**Problem requirements:**
Would you copy each line of the records that includes the word "world"?

**Input material:**
..........

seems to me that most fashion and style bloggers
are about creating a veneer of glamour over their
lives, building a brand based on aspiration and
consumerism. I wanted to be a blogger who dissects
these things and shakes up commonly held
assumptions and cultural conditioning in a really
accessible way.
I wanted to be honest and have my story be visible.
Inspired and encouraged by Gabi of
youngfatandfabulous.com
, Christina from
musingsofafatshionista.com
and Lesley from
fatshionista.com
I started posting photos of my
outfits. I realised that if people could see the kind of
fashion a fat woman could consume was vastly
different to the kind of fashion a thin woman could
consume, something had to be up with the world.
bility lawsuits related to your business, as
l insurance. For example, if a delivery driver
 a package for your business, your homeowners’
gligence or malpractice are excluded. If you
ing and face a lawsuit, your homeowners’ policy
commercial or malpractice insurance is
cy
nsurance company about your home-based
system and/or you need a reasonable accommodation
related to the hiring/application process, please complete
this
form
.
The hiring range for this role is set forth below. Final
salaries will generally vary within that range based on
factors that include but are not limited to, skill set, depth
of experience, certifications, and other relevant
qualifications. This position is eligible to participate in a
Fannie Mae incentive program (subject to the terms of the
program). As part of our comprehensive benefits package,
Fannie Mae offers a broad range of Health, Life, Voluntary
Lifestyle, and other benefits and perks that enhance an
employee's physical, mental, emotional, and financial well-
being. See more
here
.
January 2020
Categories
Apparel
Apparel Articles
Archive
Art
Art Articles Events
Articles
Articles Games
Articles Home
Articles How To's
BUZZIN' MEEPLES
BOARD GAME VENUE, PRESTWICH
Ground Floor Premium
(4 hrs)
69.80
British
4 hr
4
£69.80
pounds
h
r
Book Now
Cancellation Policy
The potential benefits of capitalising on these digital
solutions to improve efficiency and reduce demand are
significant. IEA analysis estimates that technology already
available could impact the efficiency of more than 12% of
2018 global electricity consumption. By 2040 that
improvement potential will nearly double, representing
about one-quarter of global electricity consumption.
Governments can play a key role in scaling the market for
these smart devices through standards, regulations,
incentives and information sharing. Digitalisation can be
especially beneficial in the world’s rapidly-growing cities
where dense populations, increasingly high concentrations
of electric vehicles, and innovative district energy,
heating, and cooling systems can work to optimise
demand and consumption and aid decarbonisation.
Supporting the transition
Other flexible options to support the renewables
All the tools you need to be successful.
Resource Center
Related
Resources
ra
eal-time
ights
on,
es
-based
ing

..........

**Answer to this problem:**
consume, something had to be up with the world.
especially beneficial in the world’s rapidly-growing cities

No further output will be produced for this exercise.